- Selamat Membaca -
|| Aku ingin meraih pahala lebih banyak dengan membuat suamiku bahagia. Maka dari itu, lakukanlah apa yang ingin kamu lakukan terhadapku, suamiku! Aku bersedia.
Aretha Zayba Almira
————
“Apa, Habibati?”
Aretha menunduk malu-malu dan tak lama setelahnya dia mendekat ke arah telinga suaminya. Posisi Aretha memang masih di pangkuan Emran, Aretha merasa tiba-tiba lidahnya kelu dan tenggorokannya terasa tercekat. Dia tidak tahu kenapa jadi seperti ini di saat seorang Emran meminta haknya.
“Aku mau meraih pahala lebih banyak, Kak. Aku pengen membahagiakan kamu, maka dari itu kalau kamu minta nafkah batin kamu. Nanti malam aja, ya?” bisiknya.
Deg …
Aretha buru-buru mengalihkan pandangannya. Dia merasakan kedua tangan Emran—-suaminya yang melingkar di tangannya semakin erat saja. Bahkan kini keduanya sampai tidak ada jarak sama sekali.
Eh
Aretha menyadarkan Emran supaya menjeda apa yang menjadi keinginan suaminya meski dia memberikan lampu hijau. Bukan apa, soalnya tadi sebelum ke mansion ini, kan, Emran bilang kalau ada perlu di Kantor. Dan lagi ini masih siang belum sore masih lama juga menuju malam.
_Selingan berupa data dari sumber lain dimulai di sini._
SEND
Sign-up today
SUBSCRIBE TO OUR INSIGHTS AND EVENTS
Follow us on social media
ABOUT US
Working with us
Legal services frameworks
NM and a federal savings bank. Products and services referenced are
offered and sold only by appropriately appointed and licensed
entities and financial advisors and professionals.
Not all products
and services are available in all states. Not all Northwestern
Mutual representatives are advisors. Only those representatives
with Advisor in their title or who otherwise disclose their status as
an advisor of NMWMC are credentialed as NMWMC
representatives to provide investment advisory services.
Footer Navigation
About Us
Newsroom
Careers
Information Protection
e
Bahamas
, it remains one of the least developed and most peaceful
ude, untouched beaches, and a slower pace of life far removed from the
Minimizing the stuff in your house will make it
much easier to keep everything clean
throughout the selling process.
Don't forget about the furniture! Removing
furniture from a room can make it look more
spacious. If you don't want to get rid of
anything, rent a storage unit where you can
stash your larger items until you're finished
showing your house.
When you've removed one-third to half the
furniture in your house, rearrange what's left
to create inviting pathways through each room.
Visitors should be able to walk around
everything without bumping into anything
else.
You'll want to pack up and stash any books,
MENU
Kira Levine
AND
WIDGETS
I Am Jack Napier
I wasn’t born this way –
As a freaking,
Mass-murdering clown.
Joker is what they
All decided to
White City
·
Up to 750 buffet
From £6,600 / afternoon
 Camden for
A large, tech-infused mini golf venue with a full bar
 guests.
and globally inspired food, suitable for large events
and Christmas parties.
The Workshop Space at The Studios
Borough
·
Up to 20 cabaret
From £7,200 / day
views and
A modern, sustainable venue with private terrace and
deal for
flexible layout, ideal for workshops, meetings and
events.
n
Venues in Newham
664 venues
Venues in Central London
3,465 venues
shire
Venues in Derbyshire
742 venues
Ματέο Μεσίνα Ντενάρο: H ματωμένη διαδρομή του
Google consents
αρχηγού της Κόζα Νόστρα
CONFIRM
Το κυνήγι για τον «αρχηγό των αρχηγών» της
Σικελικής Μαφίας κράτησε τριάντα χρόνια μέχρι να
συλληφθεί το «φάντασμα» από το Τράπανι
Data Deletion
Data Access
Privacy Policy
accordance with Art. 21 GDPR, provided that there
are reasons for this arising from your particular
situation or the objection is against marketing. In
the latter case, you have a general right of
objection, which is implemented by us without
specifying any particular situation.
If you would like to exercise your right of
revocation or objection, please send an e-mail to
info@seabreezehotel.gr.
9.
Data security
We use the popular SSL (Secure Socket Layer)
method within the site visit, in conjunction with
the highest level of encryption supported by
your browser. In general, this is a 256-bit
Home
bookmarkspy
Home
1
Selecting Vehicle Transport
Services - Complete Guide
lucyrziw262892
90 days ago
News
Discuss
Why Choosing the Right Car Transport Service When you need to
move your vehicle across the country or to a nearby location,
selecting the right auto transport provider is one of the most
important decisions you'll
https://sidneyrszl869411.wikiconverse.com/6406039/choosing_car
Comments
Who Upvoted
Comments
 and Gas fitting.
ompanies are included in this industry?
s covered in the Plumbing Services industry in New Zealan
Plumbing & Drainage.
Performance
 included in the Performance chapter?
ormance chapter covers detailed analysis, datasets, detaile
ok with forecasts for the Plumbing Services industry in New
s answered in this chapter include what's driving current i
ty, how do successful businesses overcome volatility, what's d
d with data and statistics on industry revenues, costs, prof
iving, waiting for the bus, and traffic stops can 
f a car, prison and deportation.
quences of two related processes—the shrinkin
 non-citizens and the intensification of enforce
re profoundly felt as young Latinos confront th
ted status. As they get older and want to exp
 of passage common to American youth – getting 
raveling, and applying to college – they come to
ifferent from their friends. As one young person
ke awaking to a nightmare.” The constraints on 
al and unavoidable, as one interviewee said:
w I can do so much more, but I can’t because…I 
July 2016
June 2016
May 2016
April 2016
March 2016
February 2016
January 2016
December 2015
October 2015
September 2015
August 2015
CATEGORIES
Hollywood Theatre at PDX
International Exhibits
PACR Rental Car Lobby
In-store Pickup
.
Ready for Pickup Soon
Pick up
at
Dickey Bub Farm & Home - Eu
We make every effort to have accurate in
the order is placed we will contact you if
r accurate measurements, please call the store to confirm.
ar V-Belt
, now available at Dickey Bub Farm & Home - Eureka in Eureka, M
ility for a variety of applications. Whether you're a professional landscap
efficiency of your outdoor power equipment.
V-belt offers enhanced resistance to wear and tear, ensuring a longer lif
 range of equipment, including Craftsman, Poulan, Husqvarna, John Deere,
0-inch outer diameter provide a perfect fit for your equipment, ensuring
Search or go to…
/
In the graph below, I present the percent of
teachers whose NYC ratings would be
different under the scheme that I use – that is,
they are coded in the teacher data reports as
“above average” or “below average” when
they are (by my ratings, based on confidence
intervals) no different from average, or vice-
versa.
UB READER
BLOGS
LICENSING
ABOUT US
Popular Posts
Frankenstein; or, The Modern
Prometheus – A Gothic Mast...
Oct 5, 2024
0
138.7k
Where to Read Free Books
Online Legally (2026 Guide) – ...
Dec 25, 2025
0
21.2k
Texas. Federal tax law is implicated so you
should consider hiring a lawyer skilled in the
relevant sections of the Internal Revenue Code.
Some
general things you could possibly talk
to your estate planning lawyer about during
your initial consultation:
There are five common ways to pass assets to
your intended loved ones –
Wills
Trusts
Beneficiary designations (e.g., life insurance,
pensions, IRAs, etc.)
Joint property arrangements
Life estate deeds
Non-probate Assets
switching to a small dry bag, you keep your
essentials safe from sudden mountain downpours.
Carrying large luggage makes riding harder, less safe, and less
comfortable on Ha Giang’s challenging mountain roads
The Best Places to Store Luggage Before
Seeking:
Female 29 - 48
Tidak ingin sia-sia. Emran mencoba bernego kepada istrinya. “Aku janji yang itu nanti malam saja, tapi boleh, ya, yang ini.” Emran menunjuk bibir ranum istrinya, “sepuluh menit aja atau lima menit lah. Nggak apa-apa. Habibat! Bagaimana?”
“Dua menit aja, ya. Kakak harus ke Kantor dulu dan kelarin pekerjaan dulu. Abis itu aku mau kerjain tugas kuliah aku sambil nunggu Kakak.”
“Ya sudah nggak apa-apa, Habibati. Asal mendapatkan ini, aku mau.”
Tahu tidak? Dua menit yang sudah menjadi kesepakatan antara Emran dan Aretha tiba-tiba beralih menjadi dua puluh menit, bukan hanya meraup bibir ranum sang istri, tetapi Emran juga memberikan tanda kepemilikin di leher istrinya yang cukup banyak. Maklum lah, ya, lama pernikahannya dirahasiakan saat sudah terbongkar dan mendapatkan lampu hijau kapan lagi coba?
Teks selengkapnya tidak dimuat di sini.